O portal do eSocial confirmou uma importante atualização em suas diretrizes de segurança. O sistema passará a utilizar certificados digitais emitidos pela Autoridade Certificadora Internacional Sectigo. 

A mudança visa elevar o nível de proteção no tráfego de dados, mas exige atenção imediata de desenvolvedores e equipes de TI responsáveis pelos sistemas de folha de pagamento de empresas de todo o país.

Para garantir que a comunicação com o eSocial não seja interrompida, as empresas devem atualizar os servidores utilizados pelos empregadores. Sem essa modificação, a conexão segura HTTPS (TLS) com os WebServices do governo falhará, impedindo o envio de eventos e obrigações trabalhistas.

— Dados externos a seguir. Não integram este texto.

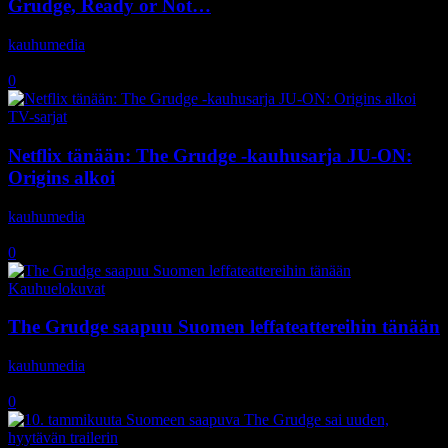
Grudge, Ready or Not…
kauhumedia
-
28.10.2020
0
TV-sarjat
Netflix tänään: The Grudge -kauhusarja JU-ON:
Origins alkoi
kauhumedia
-
3.7.2020
0
Kauhuelokuvat
The Grudge saapuu Suomen leffateattereihin tänään
kauhumedia
-
10.1.2020
0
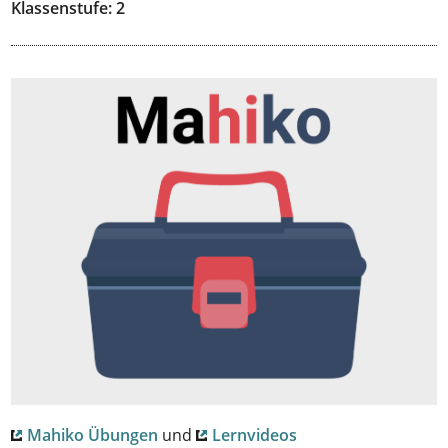
Klassenstufe: 2
Mahiko Übungen
und
Lernvideos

Passo a passo para a atualização 

A integração das novas âncoras de confiança exige um procedimento técnico específico por parte dos administradores de sistema. O processo consiste em três etapas fundamentais:

  • Download dos Arquivos: É necessário obter os certificados diretamente no site oficial da Sectigo. Os arquivos obrigatórios são a Raiz (Sectigo Public Server Authentication Root R4) e a AC de Primeiro Nível (Sectigo Public Server Authentication CA OV R36).
  • Instalação no Sistema: Os arquivos baixados devem ser instalados como certificados confiáveis no servidor cliente. Em ambientes que utilizam aplicações Java, por exemplo, é indispensável incluir essas novas cadeias diretamente no repositório de ACs do Java.
  • Reinicialização do Ambiente: Após a devida instalação, os técnicos devem reiniciar o servidor para assegurar que as novas configurações de segurança entrem em vigor com sucesso.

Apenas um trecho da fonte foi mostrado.